This is an excerpt of a story from the July print edition of the Interview Issue at Buckeye Sports Bulletin. For four free issues of the print edition, no card required, sign up at the link here: http://www.buckeyesports.com/subscribe-4issue-trial/
Ohio State historian Jack Park has had experiences with a handful of the Buckeyes former head football coaches, and the first he had a strong relationship with was Earle Bruce.
Bruce took over in 1979 after the firing of Woody Hayes, and he immediately impressed, winning his first 11 games before Ohio State fell in the Rose Bowl to USC. By the time he was fired in 1987, he held an 81-26-1 record.
Park discussed Bruce’s tenure at Ohio State, as well as his relationship with Hayes, in Buckeye Sports Bulletin’s annual Interview Issue. Here is an excerpt:
“Earle and I were very good friends. We spoke a lot together, particularly after he was no longer coaching. He had the unenviable position to replace Hayes. I mean, 28 years, who wants to replace Hayes? But Earle came in and took charge tremendously. He came with him one point of a national championship in his first year. He was probably under the radar as a big-time college coach at the time he came into Ohio State. He’d been at Iowa State for six years and came in here and did a tremendous job. Never had a losing record of course, and Woody supported him tremendously.
“One of the things I remember, I think for the first two years of Earle’s position as head coach here, Hayes would not go to the games. He watched them on television at his home. The reason he did that was he did not want to take any attention away from Earle. He knew if he went to the press box, the press would be there to interview him and get pictures of him and put him on television and ‘What do you think coach?’ and all that. He didn’t want to do that. He never went to an Ohio State game until it was Earle’s third year.
“Hayes supported him tremendously and he spoke to at least one of Earle’s senior tackles toward the end of Earle’s career and everything like that. Woody died on March 12 of 1987, the year that Earle was eventually let go with a 6-4-1 record, and I’ve always believed if Woody Hayes was still alive at the end of that season, Ohio State would not have let Earle Bruce go.

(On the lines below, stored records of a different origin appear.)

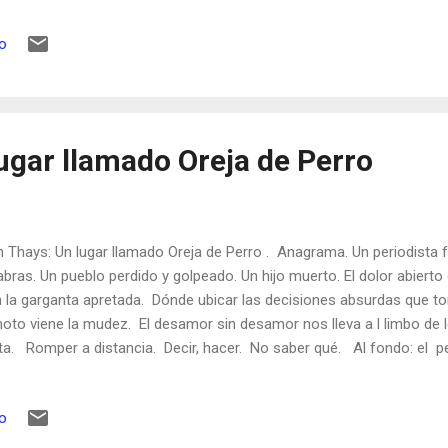
especie tuve suerte: sobreviví a un trabajo soporífero y deshumani
 de novela y examina los principios que rigen su adecuada construcció
io
o lo dedica a Marcel Proust, al que considera un genio mayor dentro 
ntro ridículo ampliar el resumen de una obra tan breve (aunque densa
ntexto: «Cualquiera que posea la capacidad de escribir realmente bi
..
lugar llamado Oreja de Perro
n Thays: Un lugar llamado Oreja de Perro . Anagrama. Un periodista f
abras. Un pueblo perdido y golpeado. Un hijo muerto. El dolor abierto
 la garganta apretada. Dónde ubicar las decisiones absurdas que t
oto viene la mudez. El desamor sin desamor nos lleva a l limbo d
ta. Romper a distancia. Decir, hacer. No saber qué. Al fondo: el pe
zante. No volver a enfrentarte, no volverte a ver. Un lugar llamado 
peso de la perra vida, ese rottweiler que cae sobre los hombros. E
io
vizna. Palas de tierra sobre un cadáver ya enterrado. Tristeza dentro 
fragio dentro de otro». L loras cuando te exprimen (cual esponja);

“There were different political factors in there, I don’t know what they were, but Woody always supported Earle so strongly and Earle would bring Woody to the practices to talk to the teams. And when he died, the spring before Earle’s final season, that took an element out of Earle’s coaching, and that wasn’t that good of a team anyway. But that’s my opinion, I don’t think they would have ever fired Earle if Woody had still been alive.”